My main research interest is the numerical treatment of structured matrices; in particular, I am interested in the case where low-rank structures appear. This phenomenon is encountered in several situations.
Rank structures
Given some matrix $A \in \mathbb{C}^{m \times n}$, how can we find the best tall and skinny $U,V$ such that $\|A – UV^T\|_2$ is small as possible? Solving this problem is the task of low-rank approximation.
This problem becomes even more interesting when $A$ is a block of a larger matrix, which gives rise to hierarchical rank-structures.
My research focuses on studying the interplay of such structures with the solution of matrix equations and matrix functions.
Matrix polynomials and polynomial rootfinding
Given a polynomial $p(x) = \sum_{j = 0}^n p_j x^j$, what is the “best” way to numerically compute its roots?
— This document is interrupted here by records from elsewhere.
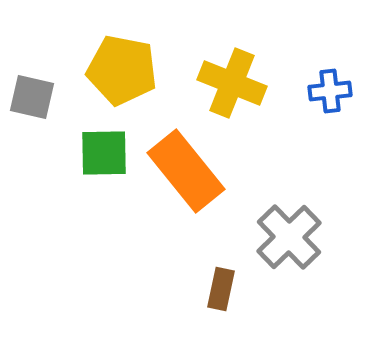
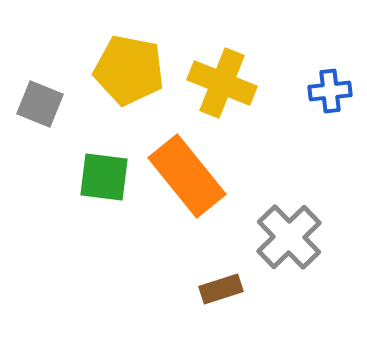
yellow pentagon: moved 7 px right
yellow cross: moved 10 px left
gray square: moved 8 px right, 7 px down; rotated 9 degrees clockwise
green square: moved 24 px down; rotated 8 degrees clockwise
orange rectangle: moved 1 px right, 5 px down
brown rectangle: rotated 60 degrees clockwise
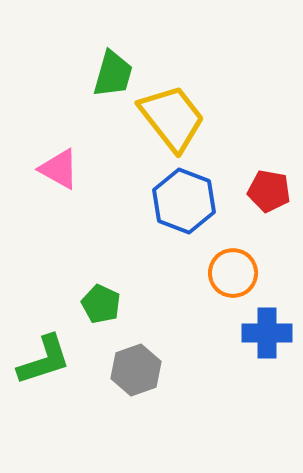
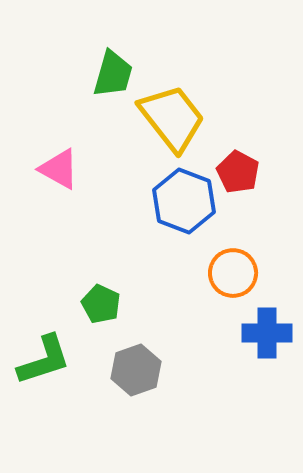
red pentagon: moved 31 px left, 19 px up; rotated 18 degrees clockwise
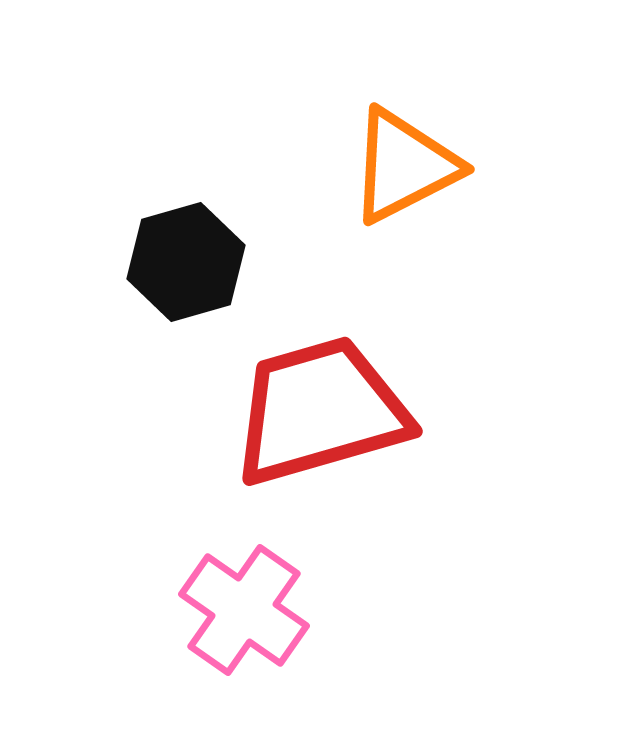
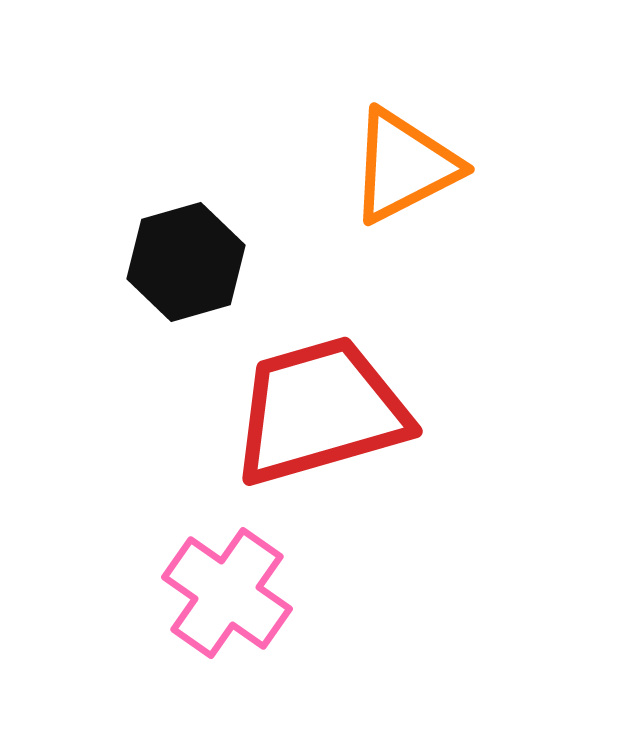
pink cross: moved 17 px left, 17 px up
The answers depends on several facts, for instance the basis in which the polynomial is expressed.
The same question can be posed when the coefficients $p_j$ are square matrices, and we aim at finding the values of $x$ for which $p(x)$ is singular; this is known as a polynomial eigenvalue problem.
In both frameworks, I study how to develop fast iterative methods, and structure-preserving linearizations that preserve any symmetry that might be present in the original polynomial. Such linearizations are often rank-structured, and this is a natural field for using structured eigenvalue solvers (such core-chasing methods).
Toeplitz-like matrices
A Toeplitz matrix is a matrix with constant diagonal entries. Bi-infinite matrices with this structure form an algebra, but semi-infinite ones do not. Completing the set of semi-infinite Toeplitz matrices to be an algebra yields (under appropriate hypotheses on the topology of interest) the set of semi-infinite Toeplitz matrices plus compact corrections; the latter can be approximated by low-rank matrices, which provides a computationally friendly setting for dealing with infinite matrices.
Such matrices represent convolution-like operators, and find applications in the study of Markovian queues, in particular quasi-Birth-Death stochastic processes (QBD).